After the last round, this meant that Alexei Fedorov, Sergey Tiviakov, Ernesto Inarkiev and Andrei Istratescu had to play a tie-break session among themselves to determine the two players that would not qualify.

These four participants refused to play their tie-break matches, were disqualified altogether from the FIDE World Championship by the ECU and eventually replaced by Mateusz Bartel (European Champion under 18) and Aleksander Delchev (the leader of European Grand Prix).

We have gone at some length to describe this issue in order to demonstrate that:

a) The ECU President was not allowed by the World Chess Championship 2003/2004 Regulations to nominate both Mr Jobava and Mr Haznedaroglu to participate in the next FIDE World Championship;

b) The four above-mentioned players who refused to play their tie-break matches should all have been qualified and should not have been asked to participate in a tie-break.

We urge you to consider qualifying A.Fedorov, S.Tiviakov, E.Inarkiev and A.Istratescu to the next FIDE World Championship, on the grounds that, had the ECU not taken away two places from the European Championship without any valid reason, all of the four above-mentioned players would have been qualified.

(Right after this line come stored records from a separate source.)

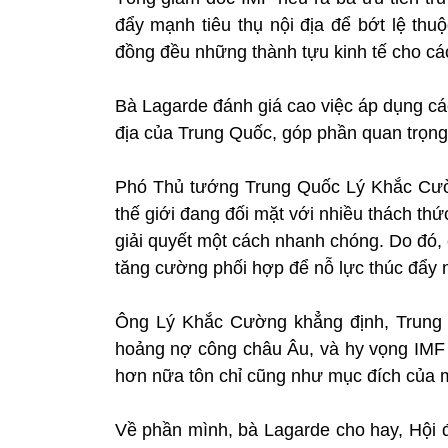
đẩy mạnh tiêu thụ nội địa để bớt lệ thu
đồng đều những thành tựu kinh tế cho các
Bà Lagarde đánh giá cao việc áp dụng cá
địa của Trung Quốc, góp phần quan trọng t
Phó Thủ tướng Trung Quốc Lý Khắc Cườn
thế giới đang đối mặt với nhiều thách th
giải quyết một cách nhanh chóng. Do đó,
tăng cường phối hợp để nỗ lực thúc đẩy n
Ông Lý Khắc Cường khẳng định, Trung Q
hoảng nợ công châu Âu, và hy vọng IMF t
hơn nữa tôn chỉ cũng như mục đích của 
Về phần mình, bà Lagarde cho hay, Hội đ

4) Conditions and rules of the European Club Cup

The last European Club Cup (ECC) organized in Rethymnon (Crete), in late September 2003, was affected by several problems of an organizational nature. We will briefly go over them:

a) An abrupt last-minute change of hotel accommodation, and even tournament location, for all women teams and numerous men teams, due to a mix-up in the hotel reservations. This was possibly not the direct responsibility of the ECU, it may have been the consequence of the hotel management’s sloppy work. Nevertheless, it affected the playing conditions for many players. If the ECU has an agreement with a large hotel and brings in several hundred guests, it should be entitled to a proper reservation service.

b) Unacceptable playing conditions for the men’s event: the players were competing in a very cramped playing hall, after four hours of play the heat and lack of air were at times hardly bearable.

c) The current format of the Club Cup has been criticized by a number of team sponsors and captains: the event involves considerable costs for the teams for a low return in terms of publicity. The media coverage in Rethymnon was very scarce, despite the participation of some of the world’s very best players.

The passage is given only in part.